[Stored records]
○ ○ ○ ○ ○

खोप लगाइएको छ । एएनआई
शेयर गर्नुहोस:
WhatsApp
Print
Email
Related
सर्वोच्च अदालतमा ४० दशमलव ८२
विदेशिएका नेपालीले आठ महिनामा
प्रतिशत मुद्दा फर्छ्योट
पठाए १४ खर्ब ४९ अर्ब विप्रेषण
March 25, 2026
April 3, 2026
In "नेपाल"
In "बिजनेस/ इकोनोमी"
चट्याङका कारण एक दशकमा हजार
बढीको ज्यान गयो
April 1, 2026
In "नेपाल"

○ ○ ○ ○ ○

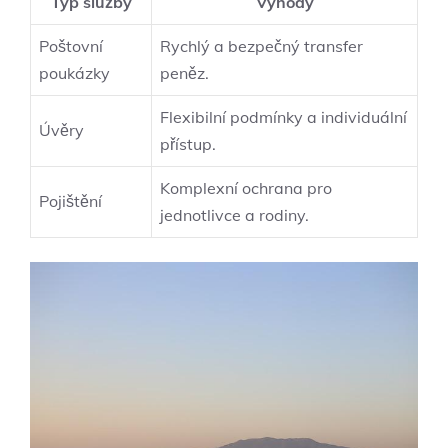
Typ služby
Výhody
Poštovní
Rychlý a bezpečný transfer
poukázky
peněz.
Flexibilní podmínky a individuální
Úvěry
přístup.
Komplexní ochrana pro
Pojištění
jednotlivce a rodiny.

○ ○ ○ ○ ○

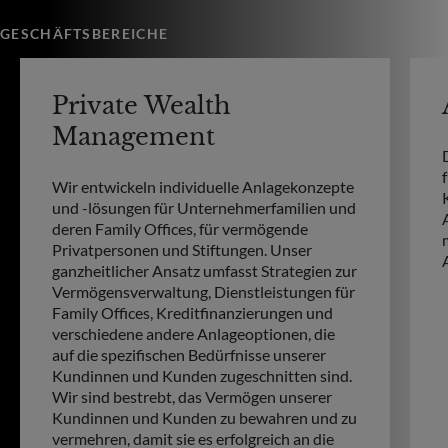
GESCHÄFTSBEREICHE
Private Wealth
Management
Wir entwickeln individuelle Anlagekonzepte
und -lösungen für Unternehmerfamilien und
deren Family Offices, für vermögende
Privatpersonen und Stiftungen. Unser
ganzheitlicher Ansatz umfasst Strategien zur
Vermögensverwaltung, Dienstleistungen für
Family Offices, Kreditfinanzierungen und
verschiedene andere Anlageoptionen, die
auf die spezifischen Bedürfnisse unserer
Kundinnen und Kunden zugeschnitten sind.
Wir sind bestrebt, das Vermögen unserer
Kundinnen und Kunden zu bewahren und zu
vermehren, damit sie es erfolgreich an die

○ ○ ○ ○ ○

Return each line above where the word "Kundinnen" shows up.

**Task output:**
Kundinnen und Kunden zugeschnitten sind.
Kundinnen und Kunden zu bewahren und zu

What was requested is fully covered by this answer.